Но если мы обратимся к представлениям о «стригах» и всякого рода других оборотнях, о летающих колдуньях или о любовной связи между людьми и неземными существами, то мы увидим, что римскому легковерию были свои границы. Как бы ни были живы подобные образы в невежественных классах – Плиний нам сообщает, например, что вера в оборотней при нем была чрезвычайно сильна среди простонародья, – в общем городской воздух был, очевидно, губителен для этих порождений народной фантазии. Няньки могли сколько угодно пугать детей рассказами про стриг, Варрон мог повествовать взрослым про аркадскую ликантропию, Апулей мог щекотать нервы своих читателей чудесными похождениями фессалийских волшебниц, хватавших даже месяц и звезды с неба, Фило-страт по особой просьбе самой императрицы Юлии Домны, супруги Септимы Севера, мог составлять житие Аполлония Тианского с ужасными рассказами о сладострастных вампирах, являющихся в образе красавиц; но городской базилике, где творился суд, все эти чудища оставались незнакомы. По крайней мере, до нас не дошло ни одной относящейся сюда строки в законах и ни одного намека на то, чтобы римскому суду приходилось в каком бы то ни было виде считаться с указанными представлениями, хотя бы даже в виде репрессий, могших вызывать случаи народного самоуправства. Что же касается любовных отношений между людьми и небожителями, то римскому суду не приходилось даже разбирать, возможны они или невозможны; если бы они были и возможны, они все же его нисколько не касались. Те женщины, любовницы Юпитера, о которых упоминает Сенека, могли бояться только громов Юноны: по римскому праву, закон нисколько не имел поводов интересоваться какими бы то ни было любовными похождениями свободных женщин и разбирать, с кем они состоят в связи. А «театральное богословие» не позволяло видеть тут и оскорбления для отца богов. Впрочем, и все образованное общество не слишком увлекалось подобными рассказами. По крайней мере ни у одного из языческих писателей мы не находим попытки пролить какой-нибудь свет на это дело и разобрать физиологию такого рода смешанных браков. Какое тело у олимпийцев, какое у него строение, какие его свойства – над этими вопросами никто в языческой древности серьезно не задумывался. Кто верил в олимпийцев и в божественное происхождение Ромула, тот верил не размышляя. У тех же, кто размышлял о природе божества, подобные вопросы совсем не поднимались.

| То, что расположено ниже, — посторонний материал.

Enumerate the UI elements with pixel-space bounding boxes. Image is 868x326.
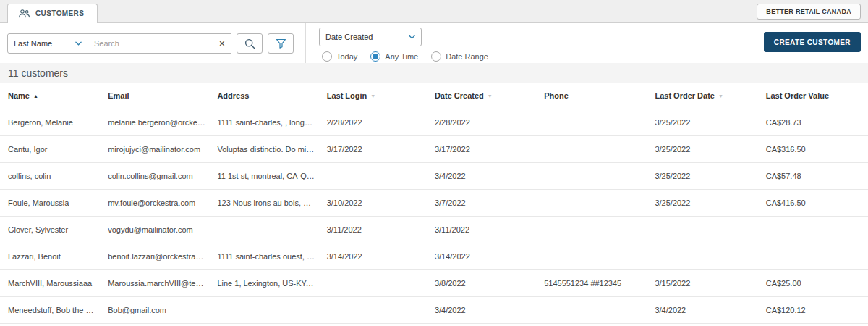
column-header-phone[interactable]: Phone — [538, 83, 649, 109]
column-header-name[interactable]: Name▲ — [0, 83, 102, 109]
sort-icon: ▼ — [488, 93, 493, 99]
table-cell: 3/25/2022 — [649, 136, 760, 163]
table-cell: Bob@gmail.com — [102, 297, 211, 324]
radio-today[interactable]: Today — [322, 51, 357, 62]
radio-input-today[interactable] — [322, 51, 332, 62]
column-header-address[interactable]: Address — [211, 83, 320, 109]
table-cell: 3/17/2022 — [429, 136, 538, 163]
column-label: Last Order Date — [655, 91, 715, 100]
table-cell: 123 Nous irons au bois, Lexington, ... — [211, 190, 320, 217]
search-box: × — [88, 33, 231, 54]
column-header-last-order-value[interactable]: Last Order Value — [760, 83, 868, 109]
table-cell: Lazzari, Benoit — [0, 243, 102, 270]
table-cell: CA$25.00 — [760, 270, 868, 297]
create-customer-button[interactable]: CREATE CUSTOMER — [764, 32, 861, 52]
date-radio-group: TodayAny TimeDate Range — [319, 51, 488, 62]
table-cell: 11 1st st, montreal, CA-QC, a1a 1a1... — [211, 163, 320, 190]
table-cell: vogydu@mailinator.com — [102, 217, 211, 243]
column-label: Last Order Value — [766, 91, 829, 100]
chevron-down-icon — [75, 41, 82, 46]
table-cell — [211, 297, 320, 324]
table-cell: Bergeron, Melanie — [0, 109, 102, 136]
table-cell: 3/14/2022 — [321, 243, 429, 270]
column-label: Name — [8, 91, 30, 100]
table-cell: 3/17/2022 — [321, 136, 429, 163]
table-cell: collins, colin — [0, 163, 102, 190]
radio-input-any-time[interactable] — [370, 51, 380, 62]
table-cell: Maroussia.marchVIII@test.com — [102, 270, 211, 297]
table-cell — [538, 136, 649, 163]
table-row[interactable]: MarchVIII, MaroussiaaaMaroussia.marchVII… — [0, 270, 868, 297]
date-filter-select[interactable]: Date Created — [319, 28, 422, 46]
date-filter-group: Date Created TodayAny TimeDate Range — [305, 23, 488, 63]
radio-any-time[interactable]: Any Time — [370, 51, 418, 62]
table-cell: MarchVIII, Maroussiaaa — [0, 270, 102, 297]
table-cell: 3/10/2022 — [321, 190, 429, 217]
table-row[interactable]: Lazzari, Benoitbenoit.lazzari@orckestra.… — [0, 243, 868, 270]
customers-icon — [18, 9, 30, 18]
search-button[interactable] — [237, 33, 263, 54]
table-cell: Meneedstuff, Bob the Shopper — [0, 297, 102, 324]
table-cell: 3/8/2022 — [429, 270, 538, 297]
table-row[interactable]: collins, colincolin.collins@gmail.com11 … — [0, 163, 868, 190]
column-label: Last Login — [327, 91, 367, 100]
table-cell — [211, 217, 320, 243]
table-cell — [538, 109, 649, 136]
top-tab-bar: CUSTOMERS BETTER RETAIL CANADA — [0, 0, 868, 23]
column-header-date-created[interactable]: Date Created▼ — [429, 83, 538, 109]
chevron-down-icon — [409, 35, 415, 39]
table-cell — [538, 217, 649, 243]
sort-icon: ▼ — [370, 93, 375, 99]
table-cell — [538, 190, 649, 217]
table-body: Bergeron, Melaniemelanie.bergeron@orckes… — [0, 109, 868, 324]
table-row[interactable]: Bergeron, Melaniemelanie.bergeron@orckes… — [0, 109, 868, 136]
table-cell: mirojujyci@mailinator.com — [102, 136, 211, 163]
search-input[interactable] — [88, 39, 213, 48]
clear-icon[interactable]: × — [213, 38, 231, 49]
search-field-select[interactable]: Last Name — [7, 33, 88, 54]
table-cell: 3/25/2022 — [649, 163, 760, 190]
filter-button[interactable] — [268, 33, 294, 54]
column-header-last-order-date[interactable]: Last Order Date▼ — [649, 83, 760, 109]
tab-customers[interactable]: CUSTOMERS — [7, 4, 98, 23]
radio-input-date-range[interactable] — [431, 51, 441, 62]
customer-count: 11 customers — [0, 63, 868, 83]
radio-label: Today — [336, 52, 357, 61]
table-cell: Voluptas distinctio. Do minima atq... — [211, 136, 320, 163]
table-cell: CA$316.50 — [760, 136, 868, 163]
table-cell: Foule, Maroussia — [0, 190, 102, 217]
table-row[interactable]: Cantu, Igormirojujyci@mailinator.comVolu… — [0, 136, 868, 163]
sort-asc-icon: ▲ — [33, 93, 38, 99]
table-row[interactable]: Glover, Sylvestervogydu@mailinator.com3/… — [0, 217, 868, 243]
column-header-email[interactable]: Email — [102, 83, 211, 109]
table-cell: 3/11/2022 — [429, 217, 538, 243]
table-cell — [649, 217, 760, 243]
search-field-value: Last Name — [14, 39, 52, 48]
column-label: Phone — [544, 91, 569, 100]
table-cell — [538, 163, 649, 190]
column-header-last-login[interactable]: Last Login▼ — [321, 83, 429, 109]
table-row[interactable]: Meneedstuff, Bob the ShopperBob@gmail.co… — [0, 297, 868, 324]
table-row[interactable]: Foule, Maroussiamv.foule@orckestra.com12… — [0, 190, 868, 217]
table-cell: 3/14/2022 — [429, 243, 538, 270]
tab-label: CUSTOMERS — [35, 9, 84, 17]
table-cell: CA$28.73 — [760, 109, 868, 136]
table-cell: benoit.lazzari@orckestra.com — [102, 243, 211, 270]
table-cell: Cantu, Igor — [0, 136, 102, 163]
table-cell: 3/25/2022 — [649, 190, 760, 217]
column-label: Address — [217, 91, 249, 100]
table-cell: 3/4/2022 — [429, 297, 538, 324]
radio-date-range[interactable]: Date Range — [431, 51, 488, 62]
radio-label: Any Time — [385, 52, 418, 61]
table-cell: mv.foule@orckestra.com — [102, 190, 211, 217]
search-icon — [244, 38, 255, 49]
table-cell — [760, 243, 868, 270]
table-cell: Line 1, Lexington, US-KY, 40512, Un... — [211, 270, 320, 297]
table-cell: CA$416.50 — [760, 190, 868, 217]
table-cell: 3/11/2022 — [321, 217, 429, 243]
org-button[interactable]: BETTER RETAIL CANADA — [757, 4, 861, 20]
table-cell — [321, 270, 429, 297]
table-cell: 3/25/2022 — [649, 109, 760, 136]
table-cell: 3/7/2022 — [429, 190, 538, 217]
search-group: Last Name × — [7, 33, 294, 54]
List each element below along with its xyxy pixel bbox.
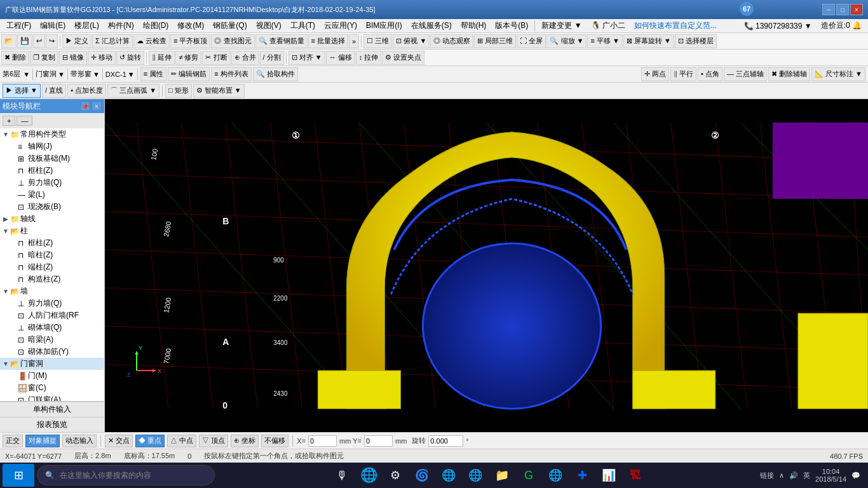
tree-item-beam[interactable]: — 梁(L) xyxy=(0,189,104,201)
tree-item-col4[interactable]: ⊓ 构造柱(Z) xyxy=(0,273,104,285)
task-ie[interactable]: 🌐 xyxy=(437,464,460,487)
screen-rotate-btn[interactable]: ⊠ 屏幕旋转 ▼ xyxy=(623,34,674,48)
y-input[interactable] xyxy=(364,435,393,447)
open-btn[interactable]: 📂 xyxy=(1,34,17,48)
task-app1[interactable]: 📊 xyxy=(597,464,620,487)
sidebar-pin-btn[interactable]: 📌 xyxy=(80,101,90,111)
zoom-btn[interactable]: 🔍 缩放 ▼ xyxy=(546,34,587,48)
sum-btn[interactable]: Σ 汇总计算 xyxy=(92,34,133,48)
sidebar-close-btn[interactable]: × xyxy=(92,101,102,111)
redo-btn[interactable]: ↪ xyxy=(46,34,58,48)
tree-item-wall1[interactable]: ⊥ 剪力墙(Q) xyxy=(0,297,104,309)
dynamic-input-btn[interactable]: 动态输入 xyxy=(62,435,97,447)
offset-btn[interactable]: ↔ 偏移 xyxy=(326,51,355,65)
menu-bim[interactable]: BIM应用(I) xyxy=(362,19,406,32)
tree-item-wall2[interactable]: ⊡ 人防门框墙(RF xyxy=(0,309,104,322)
tree-item-axisgroup[interactable]: ▶ 📁 轴线 xyxy=(0,213,104,225)
edit-rebar-btn[interactable]: ✏ 编辑钢筋 xyxy=(168,67,210,81)
tree-item-common[interactable]: ▼ 📁 常用构件类型 xyxy=(0,128,104,140)
tree-item-shear-wall[interactable]: ⊥ 剪力墙(Q) xyxy=(0,177,104,189)
task-green[interactable]: G xyxy=(517,464,540,487)
task-browser[interactable]: 🌐 xyxy=(544,464,567,487)
tree-item-col3[interactable]: ⊓ 端柱(Z) xyxy=(0,261,104,273)
task-edge2[interactable]: 🌀 xyxy=(410,464,433,487)
task-ie2[interactable]: 🌐 xyxy=(464,464,487,487)
mirror-btn[interactable]: ⊟ 镜像 xyxy=(59,51,87,65)
task-folder[interactable]: 📁 xyxy=(491,464,513,487)
property-btn[interactable]: ≡ 属性 xyxy=(140,67,166,81)
tree-item-wall3[interactable]: ⊥ 砌体墙(Q) xyxy=(0,322,104,334)
menu-phone[interactable]: 📞 13907298339 ▼ xyxy=(740,20,816,32)
tree-item-slab[interactable]: ⊡ 现浇板(B) xyxy=(0,201,104,213)
coord-btn[interactable]: ⊕ 坐标 xyxy=(231,435,259,447)
batch-select-btn[interactable]: ≡ 批量选择 xyxy=(308,34,348,48)
parallel-btn[interactable]: ‖ 平行 xyxy=(670,67,696,81)
dimension-btn[interactable]: 📐 尺寸标注 ▼ xyxy=(811,67,865,81)
tree-item-frame-col[interactable]: ⊓ 框柱(Z) xyxy=(0,165,104,177)
3d-btn[interactable]: ☐ 三维 xyxy=(363,34,392,48)
report-preview-btn[interactable]: 报表预览 xyxy=(0,417,104,432)
menu-modify[interactable]: 修改(M) xyxy=(173,19,208,32)
tree-item-raft[interactable]: ⊞ 筏板基础(M) xyxy=(0,152,104,165)
sidebar-add-btn[interactable]: + xyxy=(3,116,15,126)
task-plus[interactable]: ✚ xyxy=(571,464,593,487)
snap-btn[interactable]: 对象捕捉 xyxy=(25,435,60,447)
menu-guangxiaer[interactable]: 🐧 广小二 xyxy=(587,19,629,32)
restore-button[interactable]: □ xyxy=(836,4,849,15)
menu-draw[interactable]: 绘图(D) xyxy=(139,19,173,32)
no-offset-btn[interactable]: 不偏移 xyxy=(261,435,288,447)
floor-select-btn[interactable]: ⊡ 选择楼层 xyxy=(675,34,717,48)
tree-item-col2[interactable]: ⊓ 暗柱(Z) xyxy=(0,249,104,261)
smart-layout-btn[interactable]: ⚙ 智能布置 ▼ xyxy=(193,84,245,98)
menu-tips[interactable]: 如何快速布置自定义范... xyxy=(630,19,721,32)
extend-btn[interactable]: ‖ 延伸 xyxy=(149,51,175,65)
point-length-btn[interactable]: • 点加长度 xyxy=(67,84,106,98)
define-btn[interactable]: ▶ 定义 xyxy=(62,34,92,48)
vertex-btn[interactable]: ▽ 顶点 xyxy=(199,435,228,447)
dynamic-btn[interactable]: ◎ 动态观察 xyxy=(430,34,473,48)
task-edge1[interactable]: 🌐 xyxy=(357,464,380,487)
pan-btn[interactable]: ≡ 平移 ▼ xyxy=(587,34,622,48)
menu-new-change[interactable]: 新建变更 ▼ xyxy=(538,19,585,32)
line-btn[interactable]: / 直线 xyxy=(42,84,66,98)
menu-edit[interactable]: 编辑(E) xyxy=(36,19,69,32)
tree-item-wall-group[interactable]: ▼ 📂 墙 xyxy=(0,285,104,297)
tree-item-door-win[interactable]: ⊡ 门联窗(A) xyxy=(0,394,104,401)
two-point-btn[interactable]: ✛ 两点 xyxy=(641,67,669,81)
align-btn[interactable]: ⊡ 对齐 ▼ xyxy=(288,51,325,65)
delete-btn[interactable]: ✖ 删除 xyxy=(1,51,29,65)
tree-item-col-group[interactable]: ▼ 📂 柱 xyxy=(0,225,104,237)
tree-item-wall5[interactable]: ⊡ 砌体加筋(Y) xyxy=(0,346,104,358)
minimize-button[interactable]: ─ xyxy=(822,4,835,15)
topview-btn[interactable]: ⊡ 俯视 ▼ xyxy=(393,34,430,48)
more-btn[interactable]: » xyxy=(349,34,359,48)
three-arc-btn[interactable]: ⌒ 三点画弧 ▼ xyxy=(107,84,159,98)
menu-version[interactable]: 版本号(B) xyxy=(491,19,532,32)
menu-cost-beans[interactable]: 造价豆:0 🔔 xyxy=(817,19,865,32)
tray-notification[interactable]: 💬 xyxy=(851,471,860,480)
find-btn[interactable]: ◎ 查找图元 xyxy=(211,34,254,48)
menu-cloud[interactable]: 云应用(Y) xyxy=(320,19,361,32)
close-button[interactable]: × xyxy=(850,4,863,15)
move-btn[interactable]: ✛ 移动 xyxy=(88,51,116,65)
single-component-btn[interactable]: 单构件输入 xyxy=(0,402,104,417)
save-btn[interactable]: 💾 xyxy=(17,34,32,48)
task-cortana[interactable]: 🎙 xyxy=(330,464,353,487)
rect-btn[interactable]: □ 矩形 xyxy=(165,84,192,98)
menu-component[interactable]: 构件(N) xyxy=(104,19,138,32)
task-settings[interactable]: ⚙ xyxy=(384,464,407,487)
tree-item-window[interactable]: 🪟 窗(C) xyxy=(0,382,104,394)
tree-item-wall4[interactable]: ⊡ 暗梁(A) xyxy=(0,334,104,346)
ortho-btn[interactable]: 正交 xyxy=(3,435,23,447)
cloud-check-btn[interactable]: ☁ 云检查 xyxy=(133,34,170,48)
menu-tools[interactable]: 工具(T) xyxy=(287,19,319,32)
tree-item-door[interactable]: 🚪 门(M) xyxy=(0,370,104,382)
menu-view[interactable]: 视图(V) xyxy=(252,19,285,32)
delete-axis-btn[interactable]: ✖ 删除辅轴 xyxy=(768,67,810,81)
midpoint-btn[interactable]: △ 中点 xyxy=(167,435,196,447)
tree-item-col1[interactable]: ⊓ 框柱(Z) xyxy=(0,237,104,249)
break-btn[interactable]: ✂ 打断 xyxy=(202,51,230,65)
point-angle-btn[interactable]: • 点角 xyxy=(698,67,722,81)
menu-rebar-qty[interactable]: 钢筋量(Q) xyxy=(209,19,250,32)
menu-project[interactable]: 工程(F) xyxy=(3,19,35,32)
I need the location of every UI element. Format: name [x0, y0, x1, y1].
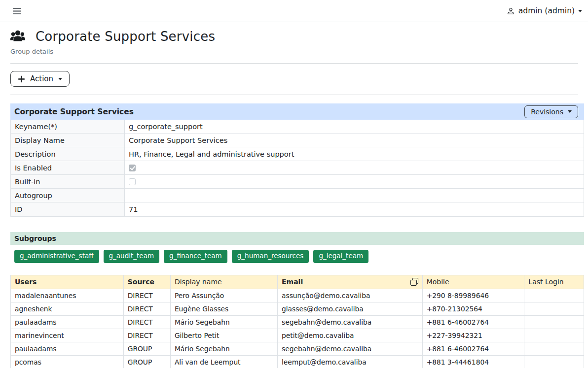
email-cell: segebahn@demo.cavaliba — [278, 342, 423, 355]
subgroup-badge[interactable]: g_human_resources — [232, 250, 309, 263]
mobile-cell: +881 6-46002764 — [423, 316, 525, 329]
last-login-cell — [524, 316, 584, 329]
field-label: Is Enabled — [11, 161, 125, 174]
subgroups-card: Subgroups g_administrative_staff g_audit… — [10, 232, 584, 268]
user-keyname-cell: paulaadams — [11, 316, 124, 329]
table-row: paulaadams GROUP Mário Segebahn segebahn… — [11, 342, 584, 356]
person-icon — [507, 7, 515, 15]
people-group-icon — [10, 29, 25, 44]
field-row: Display Name Corporate Support Services — [11, 134, 584, 147]
user-menu-label: admin (admin) — [518, 6, 575, 15]
user-menu[interactable]: admin (admin) — [507, 6, 583, 15]
field-value-cell — [125, 189, 584, 202]
subgroup-badge[interactable]: g_audit_team — [104, 250, 160, 263]
last-login-cell — [524, 289, 584, 302]
field-row: Keyname(*) g_corporate_support — [11, 120, 584, 134]
divider — [10, 63, 578, 64]
field-value: Corporate Support Services — [129, 136, 227, 144]
user-keyname-cell: paulaadams — [11, 342, 124, 355]
mobile-cell: +881 6-46002764 — [423, 342, 525, 355]
field-label: Description — [11, 147, 125, 161]
user-keyname-cell: madalenaantunes — [11, 289, 124, 302]
field-row: ID 71 — [11, 202, 584, 216]
chevron-down-icon — [578, 10, 582, 12]
field-label: Autogroup — [11, 189, 125, 202]
revisions-dropdown-button[interactable]: Revisions — [524, 105, 578, 118]
mobile-cell: +870-21302564 — [423, 302, 525, 315]
last-login-cell — [524, 342, 584, 355]
group-fields-table: Keyname(*) g_corporate_support Display N… — [10, 120, 584, 217]
column-header-email: Email — [278, 275, 423, 289]
action-dropdown-button[interactable]: Action — [10, 71, 70, 87]
field-checkbox — [129, 165, 136, 171]
main-content: Corporate Support Services Group details… — [0, 22, 588, 368]
email-cell: segebahn@demo.cavaliba — [278, 316, 423, 329]
user-keyname-cell: pcomas — [11, 356, 124, 368]
last-login-cell — [524, 356, 584, 368]
chevron-down-icon — [568, 110, 572, 113]
field-value: 71 — [129, 205, 138, 213]
field-row: Is Enabled — [11, 161, 584, 175]
page-subtitle: Group details — [10, 48, 584, 55]
field-value-cell: Corporate Support Services — [125, 134, 584, 147]
group-panel-title: Corporate Support Services — [14, 107, 134, 116]
field-value-cell — [125, 161, 584, 174]
divider — [10, 95, 578, 95]
field-row: Description HR, Finance, Legal and admin… — [11, 147, 584, 161]
users-table-body: madalenaantunes DIRECT Pero Assunção ass… — [11, 289, 584, 368]
column-header-last-login: Last Login — [524, 275, 584, 289]
table-row: pcomas GROUP Ali van de Leemput leemput@… — [11, 356, 584, 368]
subgroups-title: Subgroups — [14, 234, 56, 242]
group-panel-header: Corporate Support Services Revisions — [10, 103, 584, 120]
mobile-cell: +881 3-44461804 — [423, 356, 525, 368]
copy-icon[interactable] — [410, 278, 418, 286]
subgroup-badge[interactable]: g_administrative_staff — [14, 250, 99, 263]
subgroup-badges: g_administrative_staff g_audit_team g_fi… — [10, 245, 584, 268]
email-cell: glasses@demo.cavaliba — [278, 302, 423, 315]
user-keyname-cell: agneshenk — [11, 302, 124, 315]
table-row: madalenaantunes DIRECT Pero Assunção ass… — [11, 289, 584, 302]
field-label: Built-in — [11, 175, 125, 188]
mobile-cell: +227-39942321 — [423, 329, 525, 342]
display-name-cell: Mário Segebahn — [171, 342, 278, 355]
display-name-cell: Eugène Glasses — [171, 302, 278, 315]
display-name-cell: Gilberto Petit — [171, 329, 278, 342]
top-bar: admin (admin) — [0, 0, 588, 22]
hamburger-menu-icon[interactable] — [11, 5, 23, 17]
field-value-cell: g_corporate_support — [125, 120, 584, 133]
chevron-down-icon — [58, 78, 62, 80]
source-cell: DIRECT — [124, 316, 171, 329]
source-cell: DIRECT — [124, 302, 171, 315]
field-row: Autogroup — [11, 189, 584, 202]
field-value: g_corporate_support — [129, 123, 203, 131]
subgroup-badge[interactable]: g_legal_team — [313, 250, 368, 263]
table-row: marinevincent DIRECT Gilberto Petit peti… — [11, 329, 584, 342]
plus-icon — [18, 75, 25, 83]
mobile-cell: +290 8-89989646 — [423, 289, 525, 302]
email-cell: petit@demo.cavaliba — [278, 329, 423, 342]
column-header-email-label: Email — [282, 278, 303, 286]
column-header-source: Source — [124, 275, 171, 289]
field-checkbox — [129, 178, 136, 185]
revisions-button-label: Revisions — [531, 108, 563, 116]
field-row: Built-in — [11, 175, 584, 189]
display-name-cell: Mário Segebahn — [171, 316, 278, 329]
field-label: Keyname(*) — [11, 120, 125, 133]
users-table: Users Source Display name Email Mobile L… — [10, 275, 584, 368]
field-label: ID — [11, 202, 125, 216]
source-cell: DIRECT — [124, 329, 171, 342]
table-row: agneshenk DIRECT Eugène Glasses glasses@… — [11, 302, 584, 316]
field-value-cell: 71 — [125, 202, 584, 216]
email-cell: assunção@demo.cavaliba — [278, 289, 423, 302]
display-name-cell: Pero Assunção — [171, 289, 278, 302]
email-cell: leemput@demo.cavaliba — [278, 356, 423, 368]
subgroups-header: Subgroups — [10, 232, 584, 245]
source-cell: GROUP — [124, 342, 171, 355]
table-row: paulaadams DIRECT Mário Segebahn segebah… — [11, 316, 584, 329]
users-table-header: Users Source Display name Email Mobile L… — [11, 275, 584, 289]
user-keyname-cell: marinevincent — [11, 329, 124, 342]
last-login-cell — [524, 329, 584, 342]
subgroup-badge[interactable]: g_finance_team — [164, 250, 227, 263]
field-value-cell — [125, 175, 584, 188]
display-name-cell: Ali van de Leemput — [171, 356, 278, 368]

Таковы были представления о волшебниках и волшебстве в римской культуре, когда в IV в. культура эта из языческой окончательно обратилась в христианскую, когда церковная христианская организация была, наконец, объявлена самим государством единственною законной руководительницей духовной жизни общества и была призвана следить не только за нравственным поведением граждан, но и за правильностью их образа мыслей по всем соприкасающимся с религией вопросам. Какое же положение заняла в интересующей нас области эта новая мировая сила, которой было суждено явиться свидетельницей гибели империи на западе Европы и стать ее душеприказчицей?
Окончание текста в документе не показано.